[Stored records]
• • • • •
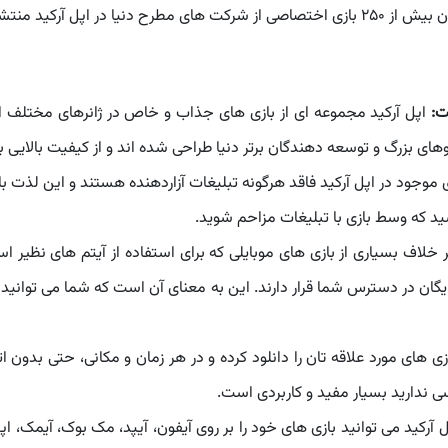
آرکید منتشر شده است.
اپل آرکید مجموعه ای از بازی های جذاب و خاص در ژانرهای مختلف از 
ای بزرگ و توسعه دهندگان برتر دنیا طراحی شده اند و از کیفیت بالایی ب
موجود در اپل آرکید فاقد هرگونه تبلیغات آزاردهنده هستند و این لذت با
شید که وسط بازی با تبلیغات مزاحم شوید.
 خلاف بسیاری از بازی های موبایلی که برای استفاده از آیتم های نظیر اسک
ایگان در دسترس شما قرار دارند. این به معنای آن است که شما می توانید
ی های مورد علاقه تان را دانلود کرده و در هر زمان و مکانی، حتی بدون اتص
ی ندارید بسیار مفید و کاربردی است.
ل آرکید می توانید بازی های خود را بر روی آیفون، آیپد، مک بوک، آیمک، ا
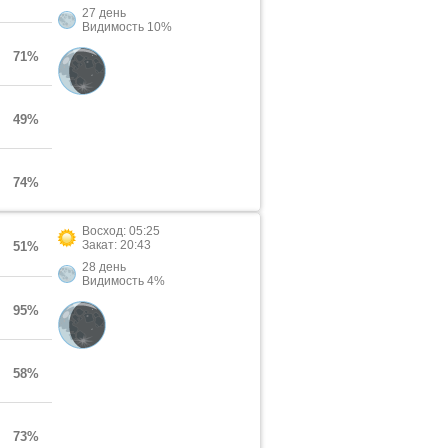
27 день
Видимость 10%
71%
49%
74%
Восход: 05:25
Закат: 20:43
51%
28 день
Видимость 4%
95%
58%
73%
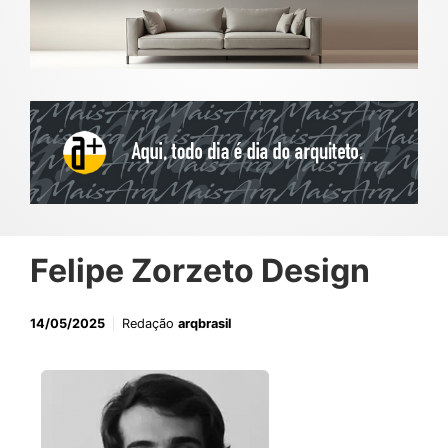
Felipe Zorzeto Design
14/05/2025
Redação
arqbrasil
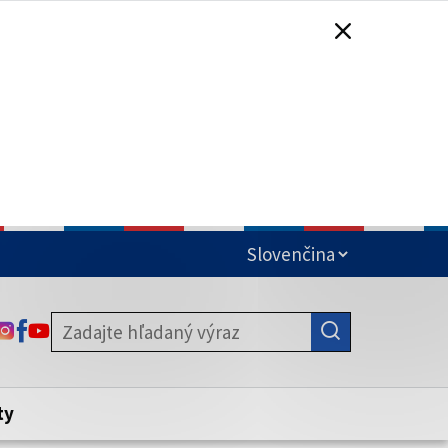
čená
ODKAZ SA OTVORÍ NA NOVEJ KARTE
ODKAZ SA OTVORÍ NA NOVEJ KARTE
ODKAZ SA OTVORÍ NA NOVEJ KARTE
stite, že zdieľate informácie iba cez
nku. Zabezpečená stránka vždy začína
ény webového sídla.
ty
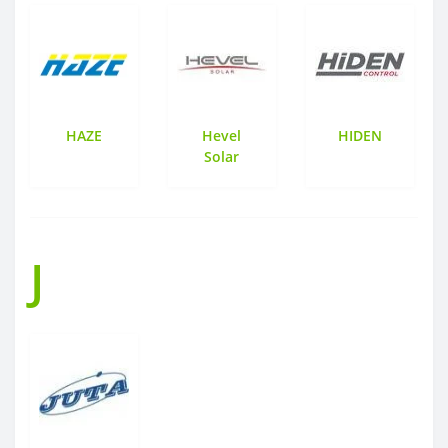
HAZE
Hevel
HIDEN
Solar
J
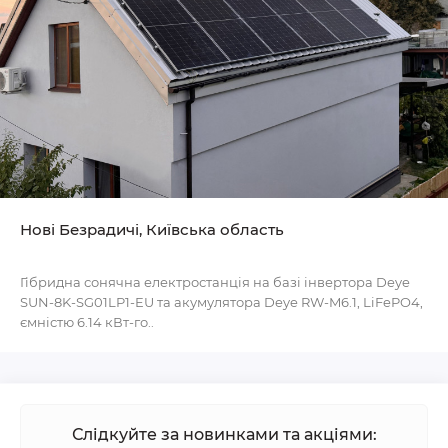
Нові Безрадичі, Київська область
Гібридна сонячна електростанція на базі інвертора Deye
SUN-8K-SG01LP1-EU та акумулятора Deye RW-M6.1, LiFePO4,
ємністю 6.14 кВт-го..
Слідкуйте за новинками та акціями:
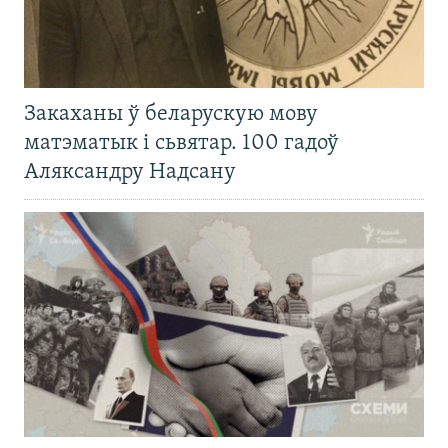
Закаханы ў беларускую мову
матэматык і сьвятар. 100 гадоў
Аляксандру Надсану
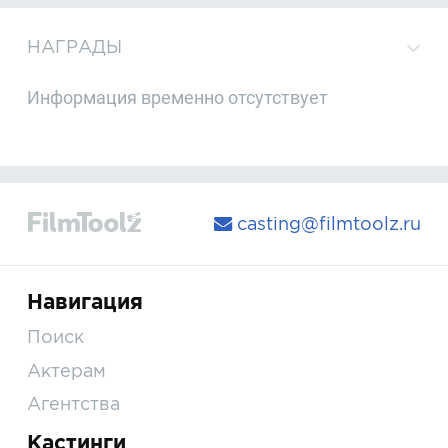
НАГРАДЫ
Информация временно отсутствует
casting@filmtoolz.ru
Навигация
Поиск
Актерам
Агентства
Кастинги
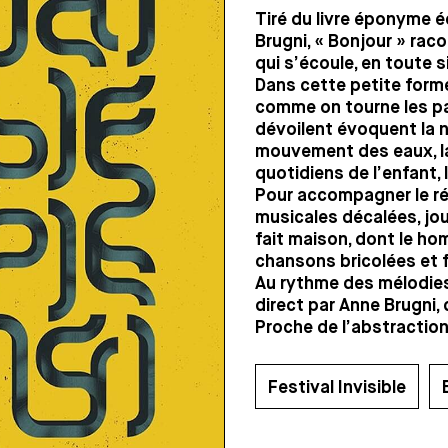
Tiré du livre éponyme é
Brugni, « Bonjour » rac
qui s’écoule, en toute si
Dans cette petite forme
comme on tourne les pa
dévoilent évoquent la n
mouvement des eaux, la f
quotidiens de l’enfant, l
Pour accompagner le r
musicales décalées, jou
fait maison, dont le ho
chansons bricolées et 
Au rythme des mélodies
direct par Anne Brugni,
Proche de l’abstraction
Festival Invisible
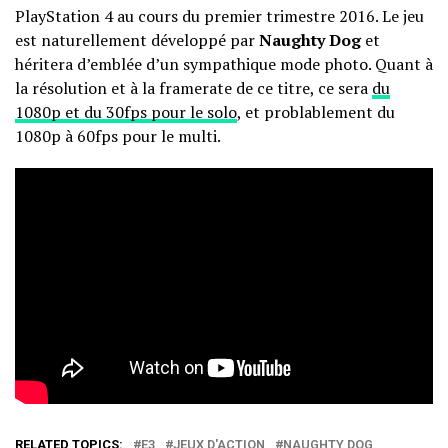
PlayStation 4 au cours du premier trimestre 2016. Le jeu
est naturellement développé par
Naughty Dog
et
héritera d’emblée d’un sympathique mode photo. Quant à
la résolution et à la framerate de ce titre, ce sera
du
1080p et du 30fps pour le solo
, et problablement du
1080p à 60fps pour le multi.
RELATED TOPICS:
E3
JEUX D'ACTION
NAUGHTY DOG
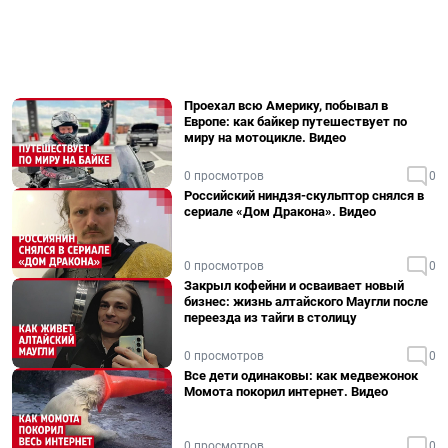
Проехал всю Америку, побывал в
Европе: как байкер путешествует по
миру на мотоцикле. Видео
0 просмотров
0
Российский ниндзя-скульптор снялся в
сериале «Дом Дракона». Видео
0 просмотров
0
Закрыл кофейни и осваивает новый
бизнес: жизнь алтайского Маугли после
переезда из тайги в столицу
0 просмотров
0
Все дети одинаковы: как медвежонок
Момота покорил интернет. Видео
0 просмотров
0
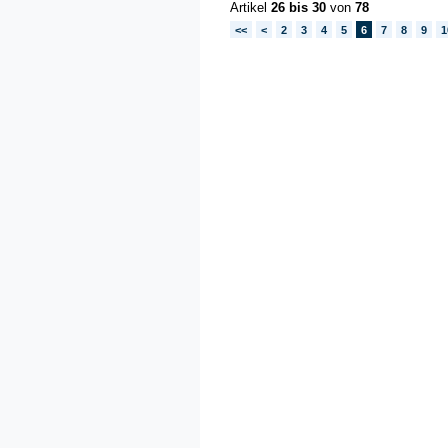
Artikel
26 bis 30
von
78
<<
<
2
3
4
5
6
7
8
9
1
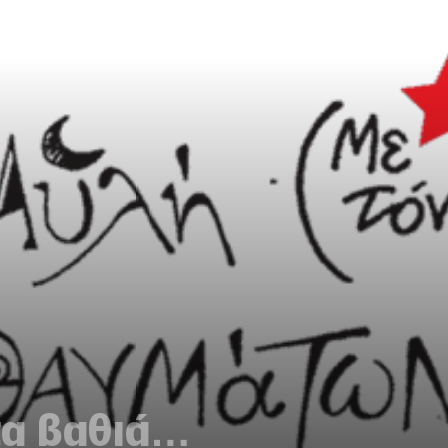
τα βαθιά…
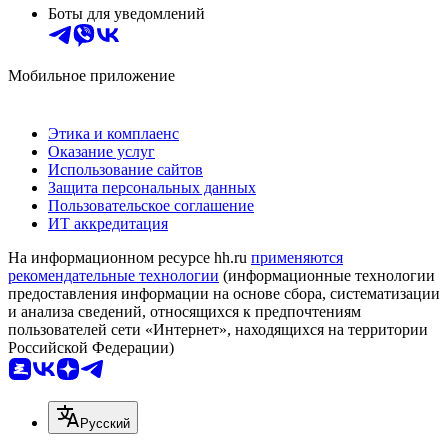
Боты для уведомлений
Мобильное приложение
Этика и комплаенс
Оказание услуг
Использование сайтов
Защита персональных данных
Пользовательское соглашение
ИТ аккредитация
На информационном ресурсе hh.ru
применяются
рекомендательные технологии
(информационные технологии
предоставления информации на основе сбора, систематизации
и анализа сведений, относящихся к предпочтениям
пользователей сети «Интернет», находящихся на территории
Российской Федерации)
Русский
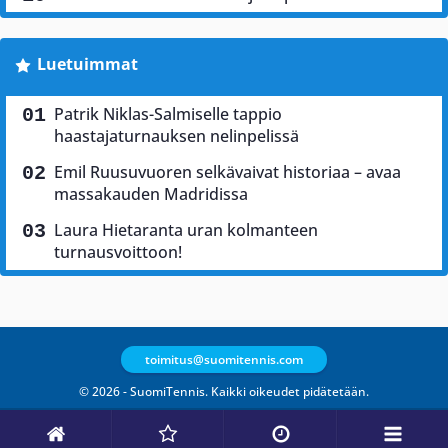
Luetuimmat
Patrik Niklas-Salmiselle tappio
haastajaturnauksen nelinpelissä
Emil Ruusuvuoren selkävaivat historiaa – avaa
massakauden Madridissa
Laura Hietaranta uran kolmanteen
turnausvoittoon!
toimitus@suomitennis.com
© 2026 - SuomiTennis. Kaikki oikeudet pidätetään.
• • • • •
What this task involves:
Reproduce, exactly as they stand in the data above, the lines from the one that holds "qui s’écoule, en toute si" to the one that holds "Festival Invisible", inclusive.

Answer to this problem:
qui s’écoule, en toute si
Dans cette petite forme
comme on tourne les pa
dévoilent évoquent la n
mouvement des eaux, la f
quotidiens de l’enfant, l
Pour accompagner le r
musicales décalées, jou
fait maison, dont le ho
chansons bricolées et 
Au rythme des mélodies
direct par Anne Brugni,
Proche de l’abstraction
Festival Invisible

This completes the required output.